A massive public education campaign and constant visits by government workers in the late 1960s and early 1970s succeeded in eradicating the weed from most back yards, county officials said. But Hartman said local residents using the bike path that parallels the San Gabriel River still occasionally greet him as he toils along the banks by saying, “Hey, you must be the alligatorweed man.”

Today, soil from the dam area can be used only under asphalt or concrete, and part of Hartman’s job is to inspect the undersides of bulldozers and other earth-moving equipment to make sure no alligatorweed is inadvertently transported elsewhere when the equipment is moved. Hartman likes his job because he gets to work outdoors. But he’s not particularly fond of the weed, an antipathy shared by every official interviewed for this story.

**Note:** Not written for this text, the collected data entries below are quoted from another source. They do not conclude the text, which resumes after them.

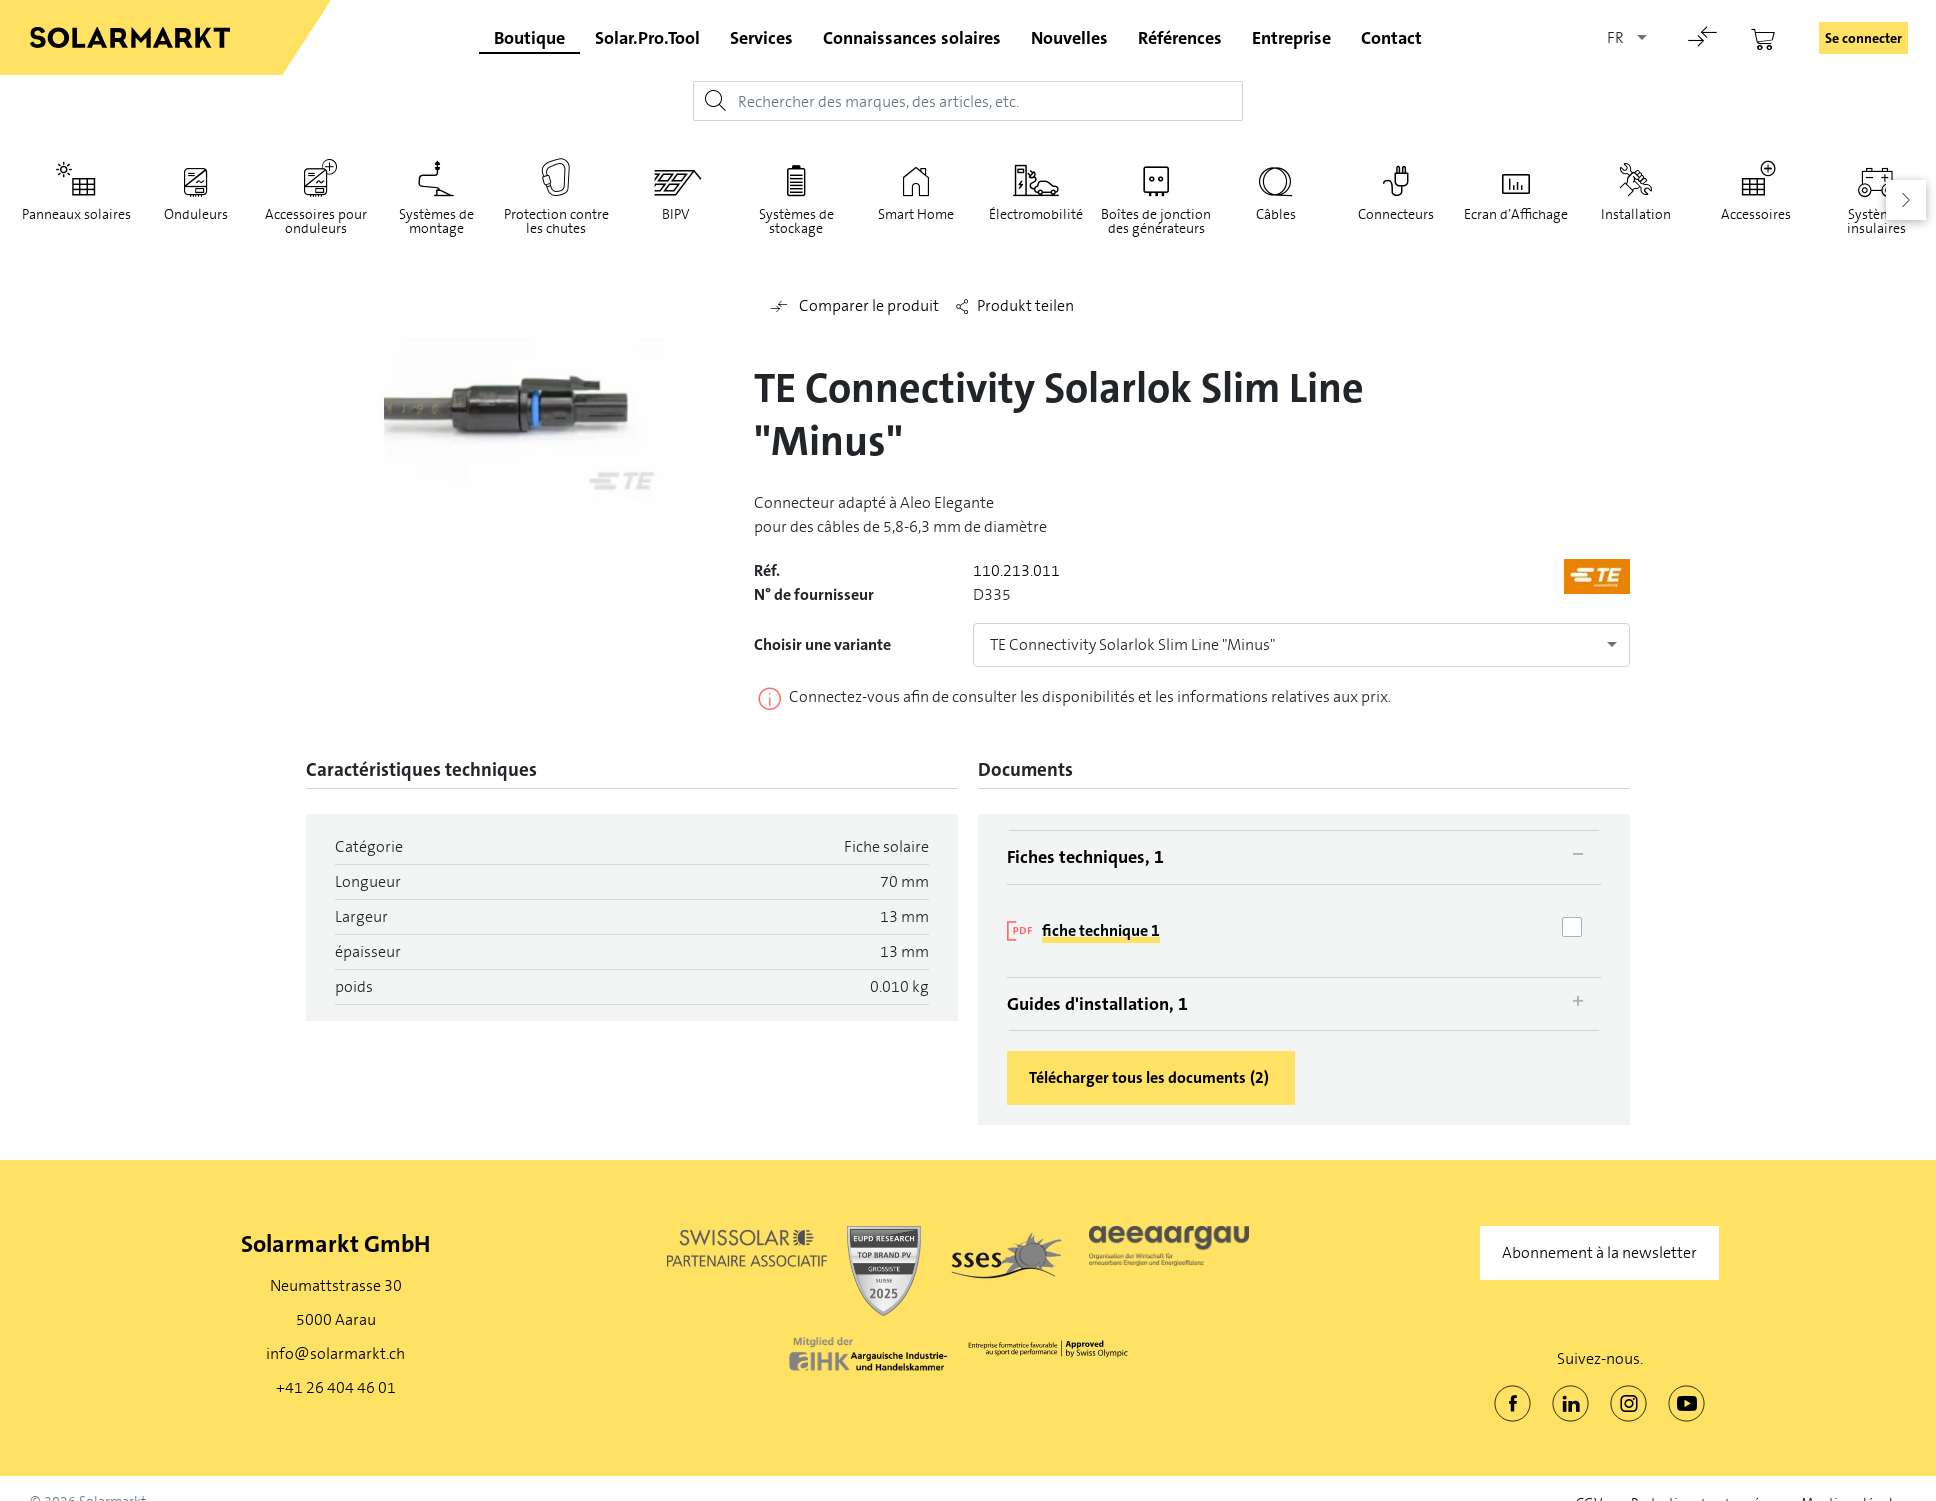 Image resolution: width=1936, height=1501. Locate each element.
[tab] (1304, 857)
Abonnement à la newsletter (1599, 1252)
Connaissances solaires (912, 38)
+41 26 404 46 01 (336, 1387)
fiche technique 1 (1101, 930)
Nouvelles (1069, 38)
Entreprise (1291, 38)
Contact (1391, 38)
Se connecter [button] (1863, 38)
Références (1180, 38)
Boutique (529, 38)
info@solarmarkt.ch (335, 1353)
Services (761, 38)
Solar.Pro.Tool (647, 38) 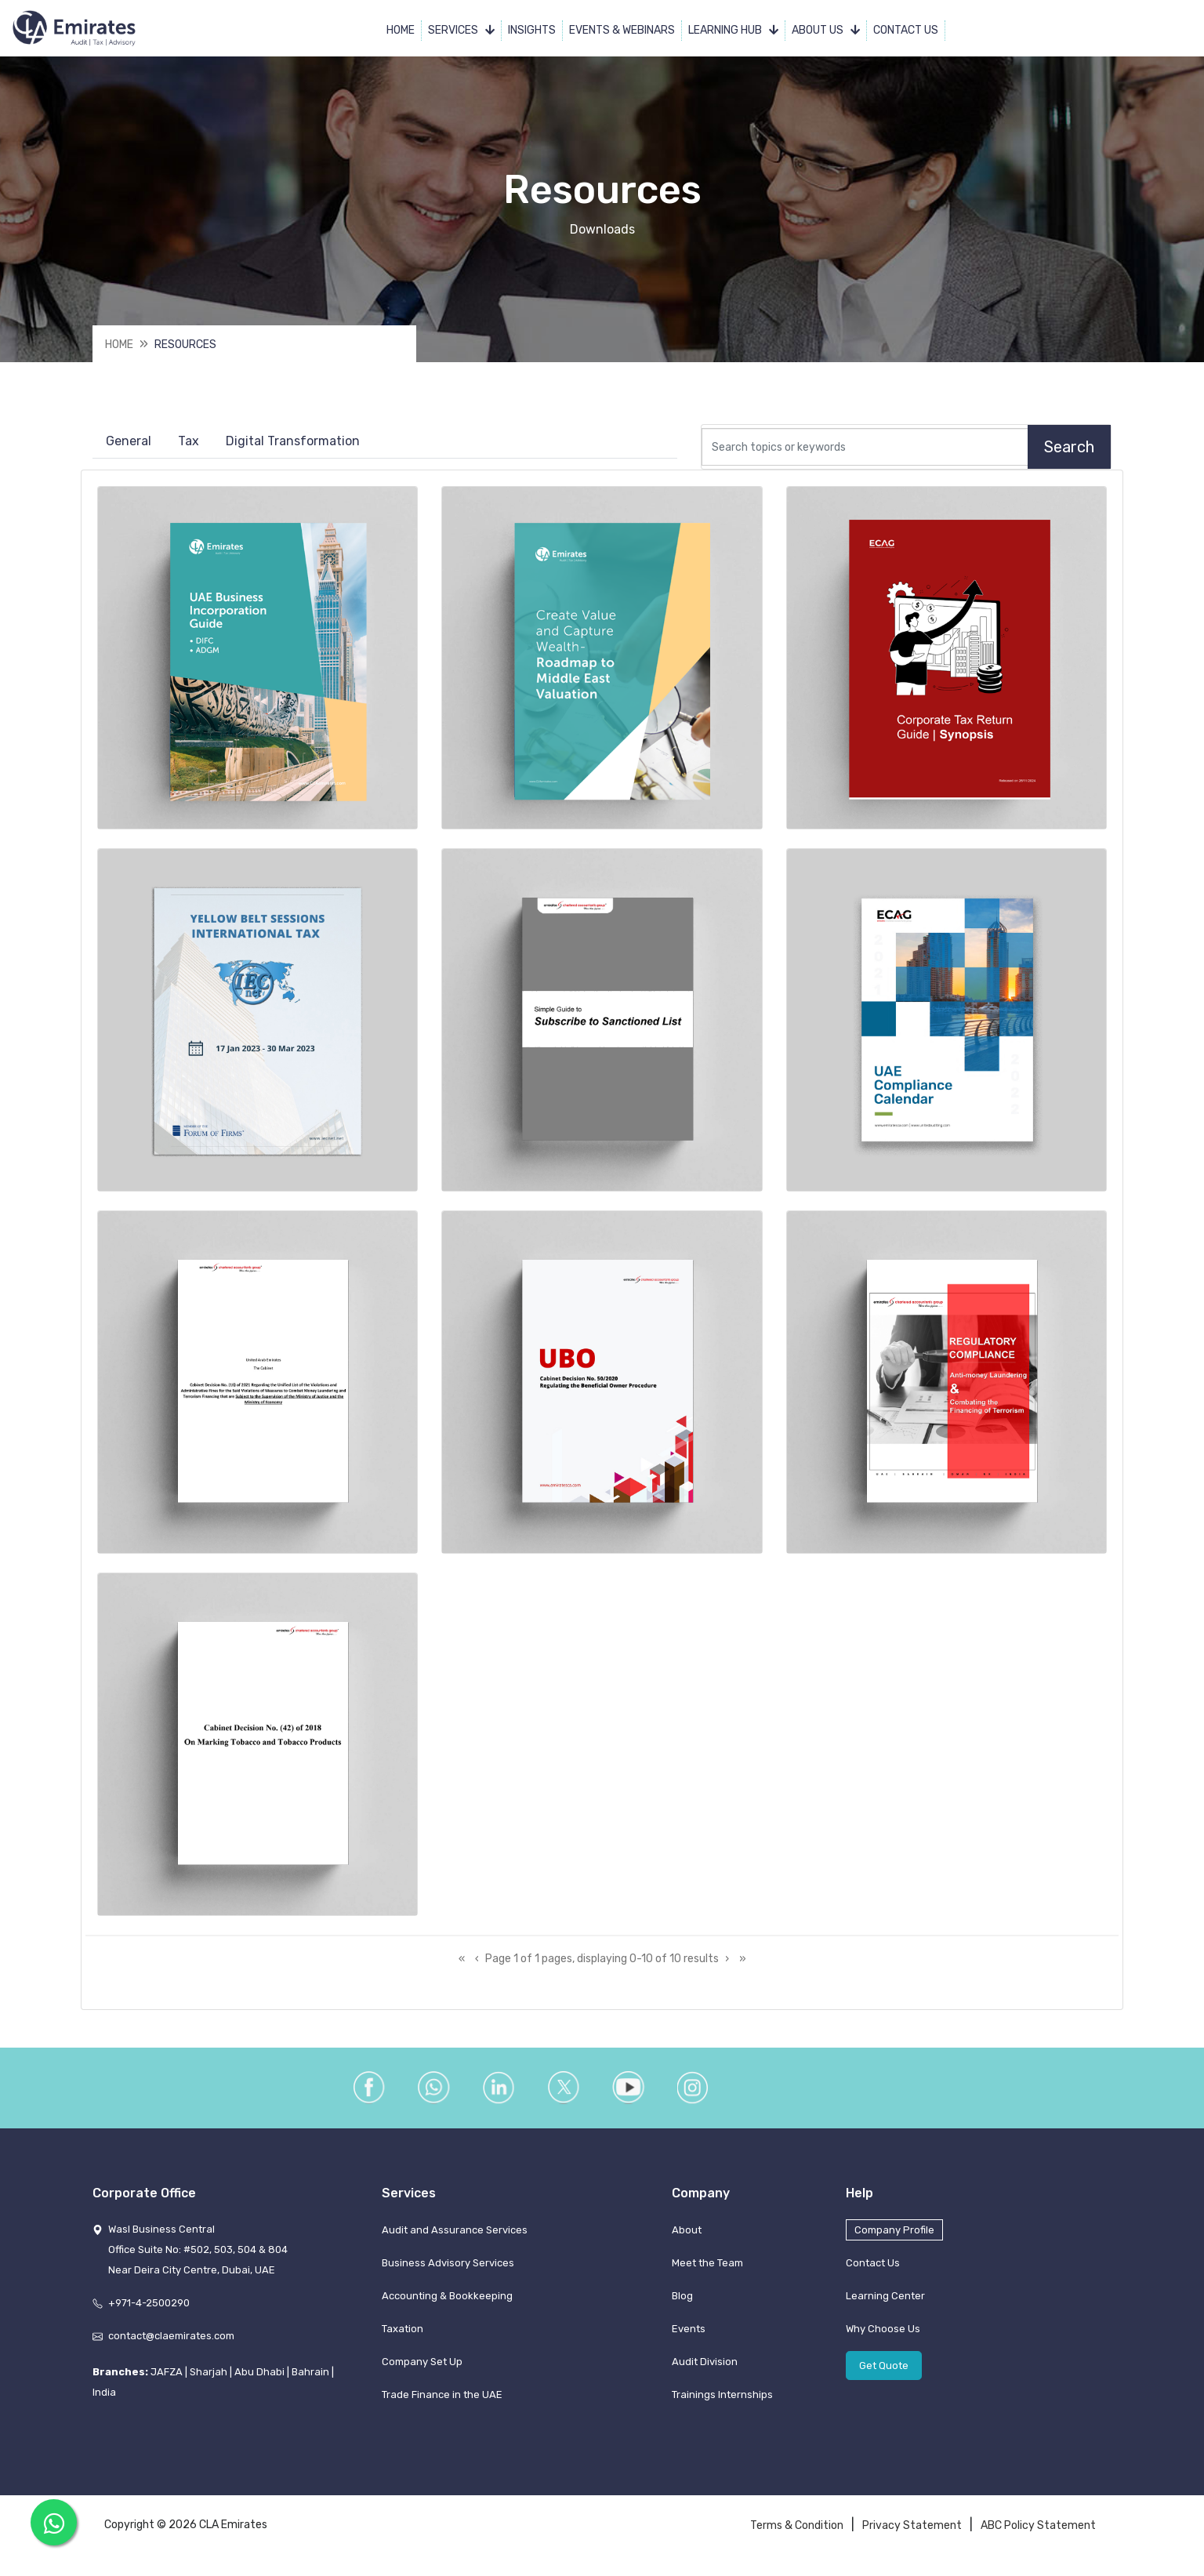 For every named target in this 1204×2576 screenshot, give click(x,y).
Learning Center (885, 2304)
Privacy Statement (912, 2534)
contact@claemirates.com (171, 2344)
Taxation (402, 2337)
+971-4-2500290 (149, 2311)
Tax (188, 442)
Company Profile (894, 2238)
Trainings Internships (722, 2403)
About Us (826, 31)
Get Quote (883, 2374)
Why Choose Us (883, 2337)
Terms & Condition (796, 2534)
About (687, 2238)
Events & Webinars (622, 31)
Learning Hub (733, 31)
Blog (682, 2304)
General (128, 442)
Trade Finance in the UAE (442, 2403)
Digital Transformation (293, 442)
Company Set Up (422, 2370)
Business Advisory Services (448, 2271)
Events (688, 2337)
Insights (532, 31)
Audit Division (705, 2370)
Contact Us (905, 31)
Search (1069, 448)
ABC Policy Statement (1038, 2534)
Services (461, 31)
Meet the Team (707, 2271)
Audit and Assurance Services (455, 2238)
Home (400, 31)
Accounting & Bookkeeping (447, 2304) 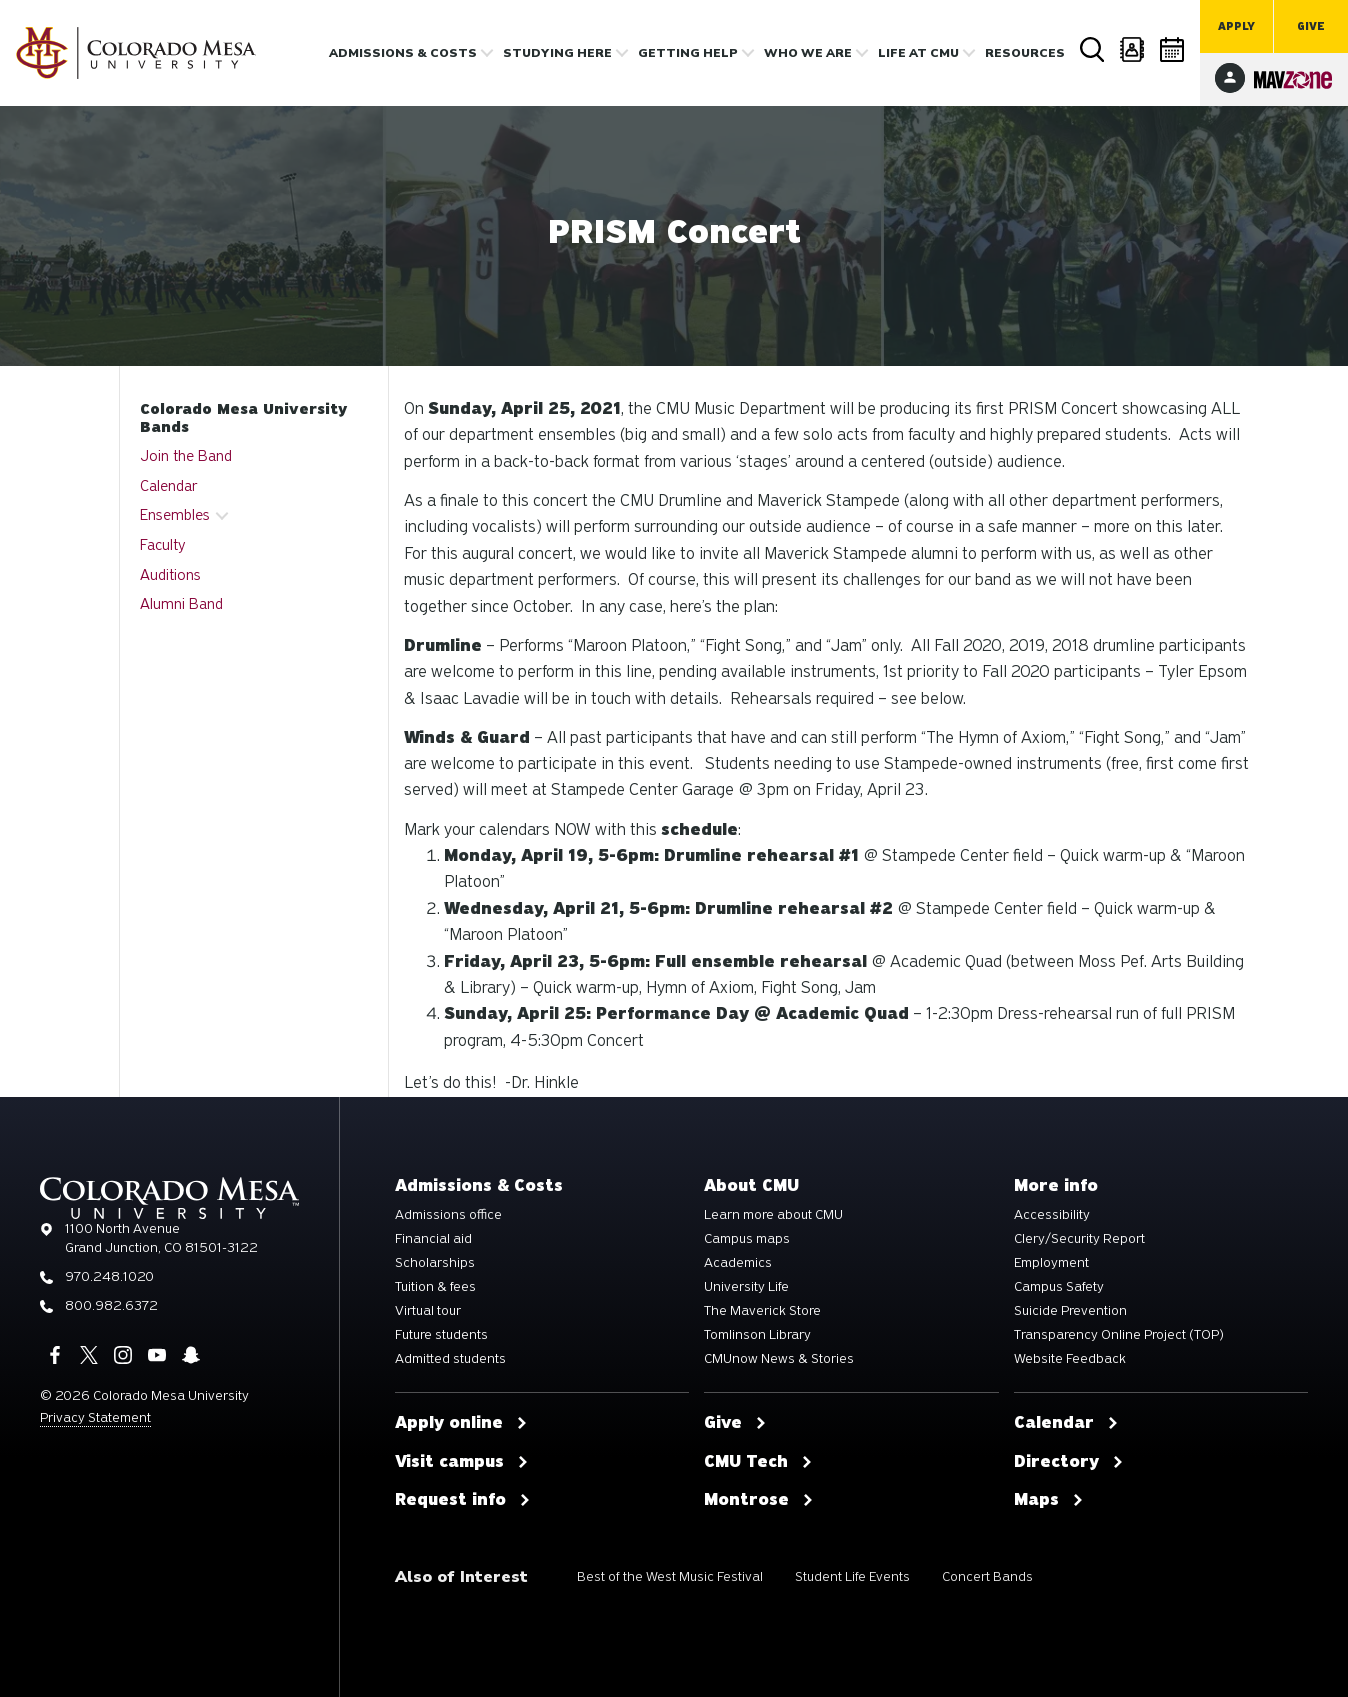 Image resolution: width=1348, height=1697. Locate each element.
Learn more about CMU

They described alligatorweed as “noxious,” “aggressive,” “evasive,” “nasty,” “horrible,” “unwanted” and even “feral.”

“The average person thinks a plant is a plant, but it’s not,” said Dechoretz, the state official. “A lot of people don’t understand, but there’s a term for things like alligatorweed--biological pollutants. They upset the balance of nature. They can be worse than most chemical pollutants because they don’t break down over time. They multiply.”

Hartman doesn’t need convincing.

“I suppose someone could see this as a silly thing to do,” he said, “but I take my job very seriously. I’m hoping we can get this thing in the next five years. But as with any biological agent, we just don’t know.”